We recently distributed flyers at the EV Roadmap conference, one of the leading electric and smart mobility conferences in the nation, to draw attention to the problem and shed light on potential solutions.
Uber and Lyft Are Urging People to Ditch Public Transportation
In the top nine major cities where Uber and Lyft operate, 60 percent of ride-hailing users would have taken public transportation, walked, or biked if a ride-hailing service hadn’t been available for the trip, according to a recent study. To add insult to injury, both Uber and Lyft have engaged in anti-transit marketing, explicitly telling riders to ditch trains and buses and opt for ride-hailing services, despite the fact that public transportation plays a significant role in reducing congestion and climate-disrupting emissions.
This photo was taken on a Boston red line public transit train urging riders to take a Lyft instead (and there appears to be an image of a Hummer in the top right).
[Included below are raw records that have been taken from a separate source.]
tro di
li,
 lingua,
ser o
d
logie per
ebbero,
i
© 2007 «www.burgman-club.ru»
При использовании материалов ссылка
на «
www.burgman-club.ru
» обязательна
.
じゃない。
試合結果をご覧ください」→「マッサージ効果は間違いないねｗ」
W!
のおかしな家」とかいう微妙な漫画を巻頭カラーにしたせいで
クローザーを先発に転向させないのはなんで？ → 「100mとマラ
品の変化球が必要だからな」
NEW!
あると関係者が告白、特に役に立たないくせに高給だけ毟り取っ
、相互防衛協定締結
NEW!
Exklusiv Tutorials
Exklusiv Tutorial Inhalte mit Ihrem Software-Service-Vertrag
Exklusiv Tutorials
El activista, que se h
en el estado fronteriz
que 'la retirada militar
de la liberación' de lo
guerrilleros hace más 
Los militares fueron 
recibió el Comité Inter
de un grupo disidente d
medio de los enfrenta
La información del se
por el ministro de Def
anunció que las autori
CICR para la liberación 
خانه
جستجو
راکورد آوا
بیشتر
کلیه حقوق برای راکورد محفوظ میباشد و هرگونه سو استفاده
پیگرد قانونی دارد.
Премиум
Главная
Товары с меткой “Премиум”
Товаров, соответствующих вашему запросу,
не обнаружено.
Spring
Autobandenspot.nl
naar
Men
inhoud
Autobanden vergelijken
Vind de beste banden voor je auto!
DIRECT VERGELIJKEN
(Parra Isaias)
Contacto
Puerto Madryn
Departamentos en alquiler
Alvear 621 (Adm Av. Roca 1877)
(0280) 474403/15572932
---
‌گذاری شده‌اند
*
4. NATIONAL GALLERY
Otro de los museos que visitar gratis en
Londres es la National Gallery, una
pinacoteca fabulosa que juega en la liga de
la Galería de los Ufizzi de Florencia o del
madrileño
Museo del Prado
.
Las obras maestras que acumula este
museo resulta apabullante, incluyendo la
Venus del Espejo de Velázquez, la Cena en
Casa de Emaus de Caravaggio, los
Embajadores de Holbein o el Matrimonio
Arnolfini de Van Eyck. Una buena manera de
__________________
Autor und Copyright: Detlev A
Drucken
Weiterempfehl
In fact, Uber’s IPO, released in April, made it clear that the company considers itself in competition with public transportation. The specific language in the IPO states that Uber intends to “reach efficient scale and liquidity rapidly to attract consumers to use our platform as an alternative to...usage of public transportation and to achieve leadership in the ridesharing category.”
This is unacceptable.
The future of our transportation shouldn’t look like congested city streets filled with polluting Uber and Lyft cars, with Uber helicopters flying overhead catering to the wealthy. It can’t be a gig economy, where workers cannot support their families while company executives live in multimillion-dollar homes.
The Sierra Club Urges That Uber and Lyft:
- Set a goal and timeline toward 100% clean electric rides -- with clear interim targets (achieved through financial incentives for drivers and riders, a robust EV rental/lease program, partnerships, and advocacy for major EV infrastructure build-out, etc).
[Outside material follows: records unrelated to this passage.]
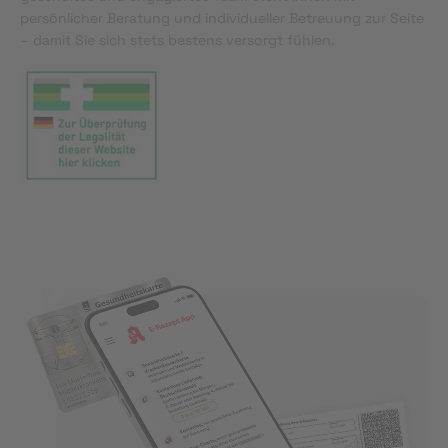
persönlicher Beratung und individueller Betreuung zur Seite
– damit Sie sich stets bestens versorgt fühlen.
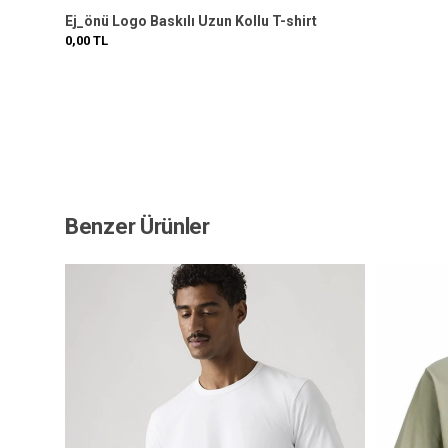
Ej_önü Logo Baskılı Uzun Kollu T-shirt
0,00
TL
Benzer Ürünler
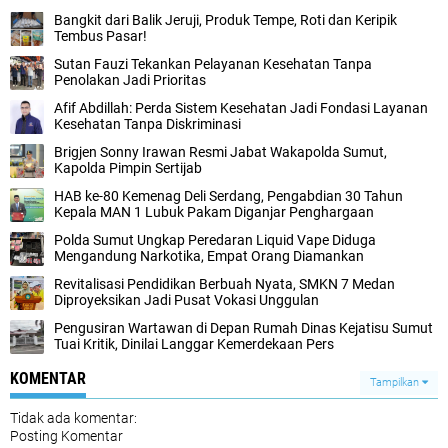
Bangkit dari Balik Jeruji, Produk Tempe, Roti dan Keripik
Tembus Pasar!
Sutan Fauzi Tekankan Pelayanan Kesehatan Tanpa
Penolakan Jadi Prioritas
Afif Abdillah: Perda Sistem Kesehatan Jadi Fondasi Layanan
Kesehatan Tanpa Diskriminasi
Brigjen Sonny Irawan Resmi Jabat Wakapolda Sumut,
Kapolda Pimpin Sertijab
HAB ke-80 Kemenag Deli Serdang, Pengabdian 30 Tahun
Kepala MAN 1 Lubuk Pakam Diganjar Penghargaan
Polda Sumut Ungkap Peredaran Liquid Vape Diduga
Mengandung Narkotika, Empat Orang Diamankan
Revitalisasi Pendidikan Berbuah Nyata, SMKN 7 Medan
Diproyeksikan Jadi Pusat Vokasi Unggulan
Pengusiran Wartawan di Depan Rumah Dinas Kejatisu Sumut
Tuai Kritik, Dinilai Langgar Kemerdekaan Pers
KOMENTAR
Tampilkan
Tidak ada komentar:
Posting Komentar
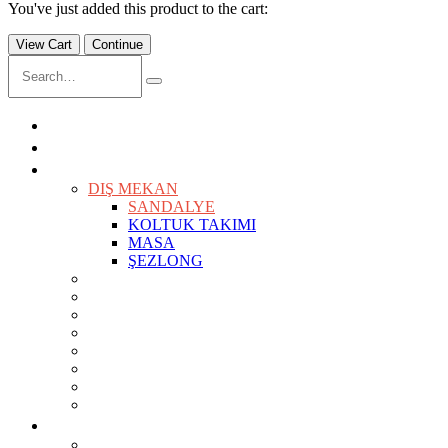
You've just added this product to the cart:
View Cart
Continue
ANASAYFA
İÇ MİMARLIK
ÜRÜNLER
KEŞFET
DIŞ MEKAN
SANDALYE
KOLTUK TAKIMI
MASA
ŞEZLONG
SANDALYELER
KOLTUKLAR
KANEPELER
BAR TABURELERİ
BAR MASALARI
SEHPALAR
TV ÜNİTESİ
MASALAR
PROJELER
OTEL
- Work with mass transit agencies -- beyond just small pilots -- to create programs that complement public transit and meaningfully reduce vehicle miles traveled in all major US cities and to not target transit riders in advertising and marketing.
- Commit to major policies that incentivize pooled rides on their platforms.
- Commit to all autonomous vehicles on their platforms being electric.
- Ensure that company policies toward these ends do not harm drivers or riders or get in the way of the drivers earning a living wage.